President Trump has nominated Rep. Jim Bridenstine (R-OK) to lead NASA. Bridenstine had been lobbying for the job since the days of Trump's transition team.
Here are five things you need to know about Bridenstine.
1. Bridenstine has a 97% Liberty Score rating on Conservative Review. This means that if Bridenstine is confirmed, a staunch conservative would be leading NASA.
2. Bridenstine doesn't really have a background in science. Bridenstine studied economics, business and psychology at Rice University and was involved in Navy aviation. Before he was elected to Congress, he was serving as the Tulsa Air and Space Museum's executive director; he has conducted business in aerospace and defense contracting. However, Bridenstine was endorsed by the Commercial Spaceflight Federation for being "well versed on the broad spectrum on civil, commercial, military space."
3. Bridenstine is not a believer in man-made climate change. Bridenstine said the following on the floor of the House of Representatives in 2013: (H/T: USA Today)
Mr. Speaker, global temperatures stopped rising 10 years ago. Global temperature changes, when they exist, correlate with Sun output and ocean cycles. During the Medieval Warm Period from 800 to 1300 A.D. —long before cars, power plants, or the Industrial Revolution—temperatures were warmer than today. During the Little Ice Age from 1300 to 1900 A.D., temperatures were cooler. Neither of these periods were caused by any human activity. Even climate change alarmists admit that the number of hurricanes hitting the U.S. and the number of tornado touchdowns have been on a slow decline for over 100 years. But here's what we absolutely know. We know that Oklahoma will have tornadoes when the cold jet stream meets the warm gulf air. And we also know that this President spends 30 times as much money on global warming research as he does on weather forecasting and warning. For this gross misallocation, the people of Oklahoma are ready to accept the President's apology, and I intend to submit legislation to fix this.
Given that NASA has been involved in politicizing and fudging data figures with regard to climate change, Bridenstine would help clean NASA from politicization and lead it back toward science.
4. Bridenstine believes that America should use the moon as a station to refuel spacecraft. Mark Whittington of The Hill has argued that Bridenstine would be an excellent choice to lead NASA partly because of his idea of using the moon as a refueling station. Bridenstine has argued that water ice on the moon should be used as a fuel source since it can be molded into liquid hydrogen and oxygen that can be used for spacecraft. Not only would the moon become a refueling station for NASA's Journey to Mars initiative, it could also be used to lower the cost of living for Americans.

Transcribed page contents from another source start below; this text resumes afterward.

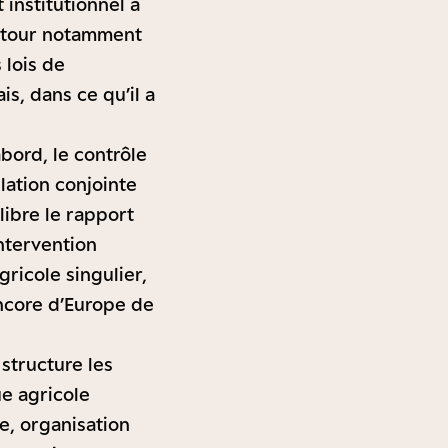
 institutionnel à
autour notamment
 lois de
s, dans ce qu’il a
abord, le contrôle
lation conjointe
libre le rapport
intervention
ricole singulier,
encore d’Europe de
structure les
ue agricole
e, organisation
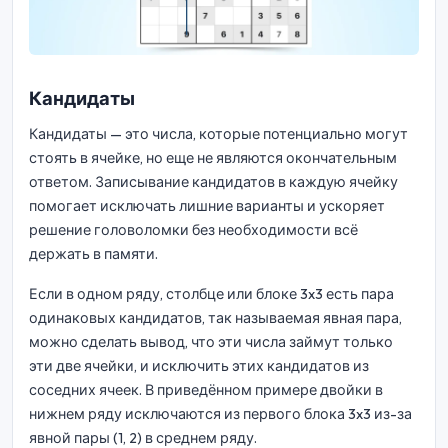
Кандидаты
Кандидаты — это числа, которые потенциально могут
стоять в ячейке, но еще не являются окончательным
ответом. Записывание кандидатов в каждую ячейку
помогает исключать лишние варианты и ускоряет
решение головоломки без необходимости всё
держать в памяти.
Если в одном ряду, столбце или блоке 3x3 есть пара
одинаковых кандидатов, так называемая явная пара,
можно сделать вывод, что эти числа займут только
эти две ячейки, и исключить этих кандидатов из
соседних ячеек. В приведённом примере двойки в
нижнем ряду исключаются из первого блока 3x3 из-за
явной пары (1, 2) в среднем ряду.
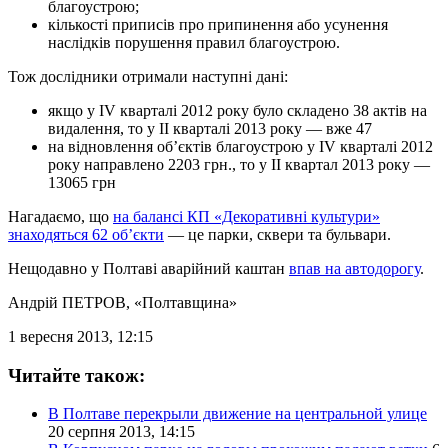
благоустрою;
кількості приписів про припинення або усунення
наслідків порушення правил благоустрою.
Тож дослідники отримали наступні дані:
якщо у ІV кварталі 2012 року було складено 38 актів на
видалення, то у ІІ кварталі 2013 року — вже 47
на відновлення об’єктів благоустрою у ІV кварталі 2012
року направлено 2203 грн., то у ІІ квартал 2013 року —
13065 грн
Нагадаємо, що
на балансі КП «Декоративні культури»
знаходяться 62 об’єкти
— це парки, сквери та бульвари.
Нещодавно у Полтаві аварійний каштан
впав на автодорогу
.
Андрій ПЕТРОВ
, «Полтавщина»
1 вересня 2013, 12:15
Читайте також:
В Полтаве перекрыли движение на центральной улице
20 серпня 2013, 14:15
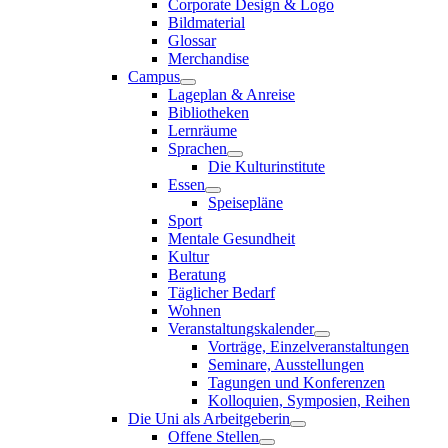
Corporate Design & Logo
Bildmaterial
Glossar
Merchandise
Campus
Lageplan & Anreise
Bibliotheken
Lernräume
Sprachen
Die Kulturinstitute
Essen
Speisepläne
Sport
Mentale Gesundheit
Kultur
Beratung
Täglicher Bedarf
Wohnen
Veranstaltungskalender
Vorträge, Einzelveranstaltungen
Seminare, Ausstellungen
Tagungen und Konferenzen
Kolloquien, Symposien, Reihen
Die Uni als Arbeitgeberin
Offene Stellen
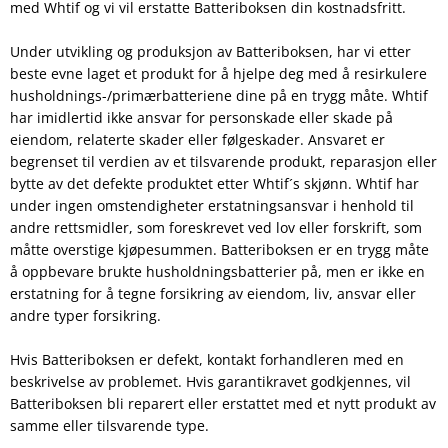
med Whtif og vi vil erstatte Batteriboksen din kostnadsfritt.
Under utvikling og produksjon av Batteriboksen, har vi etter
beste evne laget et produkt for å hjelpe deg med å resirkulere
husholdnings-/primærbatteriene dine på en trygg måte. Whtif
har imidlertid ikke ansvar for personskade eller skade på
eiendom, relaterte skader eller følgeskader. Ansvaret er
begrenset til verdien av et tilsvarende produkt, reparasjon eller
bytte av det defekte produktet etter Whtif´s skjønn. Whtif har
under ingen omstendigheter erstatningsansvar i henhold til
andre rettsmidler, som foreskrevet ved lov eller forskrift, som
måtte overstige kjøpesummen. Batteriboksen er en trygg måte
å oppbevare brukte husholdningsbatterier på, men er ikke en
erstatning for å tegne forsikring av eiendom, liv, ansvar eller
andre typer forsikring.
Hvis Batteriboksen er defekt, kontakt forhandleren med en
beskrivelse av problemet. Hvis garantikravet godkjennes, vil
Batteriboksen bli reparert eller erstattet med et nytt produkt av
samme eller tilsvarende type.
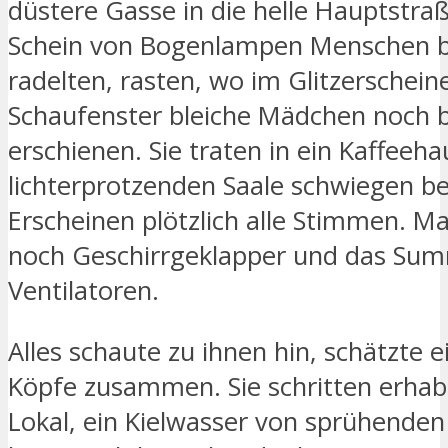
düstere Gasse in die helle Hauptstra
Schein von Bogenlampen Menschen 
radelten, rasten, wo im Glitzerschein
Schaufenster bleiche Mädchen noch b
erschienen. Sie traten in ein Kaffeeha
lichterprotzenden Saale schwiegen be
Erscheinen plötzlich alle Stimmen. M
noch Geschirrgeklapper und das Su
Ventilatoren.
Alles schaute zu ihnen hin, schätzte e
Köpfe zusammen. Sie schritten erhab
Lokal, ein Kielwasser von sprühenden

"Government and commercial satellite operators could save hundreds of millions of dollars by servicing their satellites with resources from the Moon rather than disposing of, and replacing, their expensive investments," Bridenstine wrote in a blog post. "Eventually, the customers of Direct TV, Dish Network, internet broadband from space, satellite radio, weather data, and others could see their bills reduced and their service capacities greatly increased."
Bridenstine's idea could end up being a game changer for space exploration and everyday technology on Earth. This is why Whittington argues that despite Bridenstine's lack of scientific experience, his vision of space exploration warrants him as a fantastic person to lead NASA.
5. Bridenstine's confirmation is not a sure thing. With the Senate Democrats united in opposition to Trump's nominees — especially to a conservative like Bridenstine who doesn't believe in man-made climate change — Trump's nominees can only afford to lose two Republicans in the Senate. One, Sen. Marco Rubio (R-FL), has been reluctant to support Bridenstine to lead NASA: (H/T: USA Today)
“NASA is at a critical juncture in history, and it is important that its mission remain free of politics and partisanship,” he said in a statement. “I want to be without reservation because the space industry is too important to Florida's economy. The agency cannot afford controversy or a delay in the nomination process. I look forward to looking closely at Representative Bridenstine’s record and ensuring that Florida continues to play a leading role in America’s space program.”
Rubio had more pointed words in an interview with Politico where he worried about Bridenstine’s “political baggage.”
Rubio claimed that he didn't hold a grudge against Bridenstine for leveling ads against him during the 2016 presidential primary, when Bridenstine was an ardent supporter of Sen. Ted Cruz (R-TX). Still, the fact that Rubio, an establishment-conservative hybrid, is reluctant to support him doesn't bode well for Bridenstine. Trump will have to put pressure on Senate Republicans to ensure that his guy can lead NASA.